Внутривидовой агрессор — биологический палеоантроп, первоубийца явился как бы «злым гением» человечества (в гегелевском оформлении этого понятия, т.е. как мать является «гением» своего ребенка; здесь, конечно же, подразумевается внеэтический аспект). Совершив патологический переход к хищному поведению по отношению к своему же виду, палеоантроп-агрессор принес в мир гоминид страх перед «ближним своим». Закрепляясь генетически, этот страх стал врожденным. Это «страшное наследие» проявляется у людей уже в раннем детстве в форме «боязни посторонних», когда пяти-семимесячный ребенок начинает отличать «своих» от «чужих» и испытывает страх при приближении незнакомого человека, хотя и не имеет отрицательного опыта общения с ним. Реакция «боязни посторонних» наблюдается у всех народов мира.
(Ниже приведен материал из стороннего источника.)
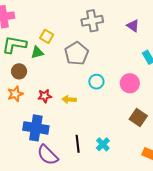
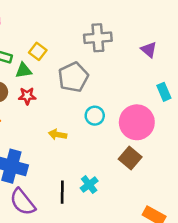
pink circle: (130, 83) -> (137, 122), size x1.4
red star: (45, 96) -> (27, 96), moved
brown square: (138, 118) -> (130, 158), moved
cyan cross: (103, 144) -> (89, 185), moved

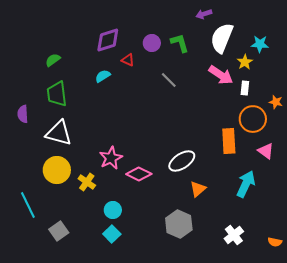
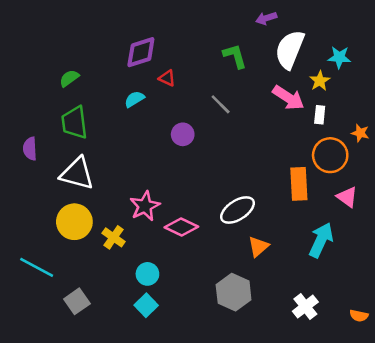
purple circle: (152, 43) -> (183, 134), moved
cyan line: (28, 205) -> (37, 267), turned -36

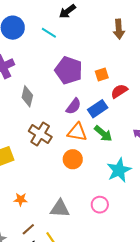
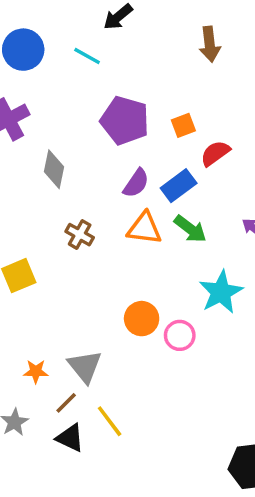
brown cross: (40, 134) -> (80, 235), size x0.7
orange circle: (73, 159) -> (142, 319), moved
orange star: (21, 199) -> (36, 371), moved
pink circle: (100, 205) -> (180, 335), moved
gray triangle: (60, 209) -> (85, 366), moved, turned 50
Этот ароморфоз был достаточно локальным феноменом: по данным современных генетических исследований человеческого гемоглобина выяснилось, что всё человечество является потомками всего лишь 600-1000 предковых мужских особей.
Именно таким образом и происходит страшное открытие человека (также и в смысле открытия нового - уже человеческого - пути): Я могу быть убит таким же существом как и Я! И в этом озарении-прозрении заключалось буквально все: и само-осознание, способность увидеть себя со стороны, «овладение собой, как предметом» (по определению П. Тейяра де Шардена), и вероятностное прогнозирование будущих событий. Это и есть то, на чем зиждется человеческий рассудок. Одновременно при этом осознании (иначе говоря — при рождении рассудка) происходит и неизбежное запечатление, «импринтинг» хищного поведения, в результате которого убийства себе подобных предстают перед рассудочным человеком на долгие века как естественные. В этом плане «импринтинг человекоубийства», ставший величайшим трагическим заблуждением человечества, видится как высочайшая цена, уплаченная людьми за приобретение ими рассудка. Поэтому-то людям и стало «тесно» в смысле сосуществования с себе подобными: каннибализм стал неотъемлемым атрибутом - вначале - экологии популяции, а затем «успешно» перекочевал и в быт сообществ. Европейские первооткрыватели застают за этим занятием (в той или иной форме) жителей Африки, Америки, Австралии, Океании. «Цивилизованные» японцы во время Второй мировой войны поедали сырую печень, вырезаемую ими у пленных американцев.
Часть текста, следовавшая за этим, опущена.